Top of Information provided
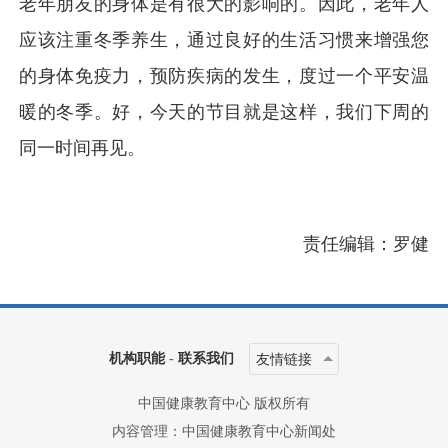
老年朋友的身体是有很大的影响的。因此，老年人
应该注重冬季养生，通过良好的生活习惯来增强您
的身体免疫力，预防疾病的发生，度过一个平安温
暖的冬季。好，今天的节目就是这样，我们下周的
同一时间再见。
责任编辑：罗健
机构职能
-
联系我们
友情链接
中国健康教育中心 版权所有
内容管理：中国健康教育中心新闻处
Bottom of Information provided
Top of Information provided
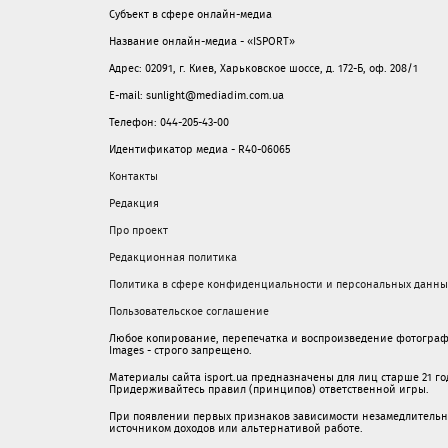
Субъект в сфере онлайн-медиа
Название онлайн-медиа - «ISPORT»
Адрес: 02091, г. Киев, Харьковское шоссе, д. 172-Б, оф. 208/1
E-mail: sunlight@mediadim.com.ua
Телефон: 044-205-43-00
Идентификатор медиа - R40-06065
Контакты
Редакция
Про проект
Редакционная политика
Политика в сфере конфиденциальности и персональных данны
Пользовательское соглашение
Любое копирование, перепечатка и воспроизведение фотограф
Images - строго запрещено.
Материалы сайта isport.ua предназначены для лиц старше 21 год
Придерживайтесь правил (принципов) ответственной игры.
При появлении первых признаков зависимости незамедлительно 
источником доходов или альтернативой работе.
Bottom of Information provided
[Task to complete]: Only one stretch of the records above is wanted: the lines between the one holding "的身体免疫力，预防疾病的发生，度过一个平安温" and the one holding "内容管理：中国健康教育中心新闻处", inclusive, reproduced exactly.

[Answer to the exercise]:
的身体免疫力，预防疾病的发生，度过一个平安温
暖的冬季。好，今天的节目就是这样，我们下周的
同一时间再见。
责任编辑：罗健
机构职能
-
联系我们
友情链接
中国健康教育中心 版权所有
内容管理：中国健康教育中心新闻处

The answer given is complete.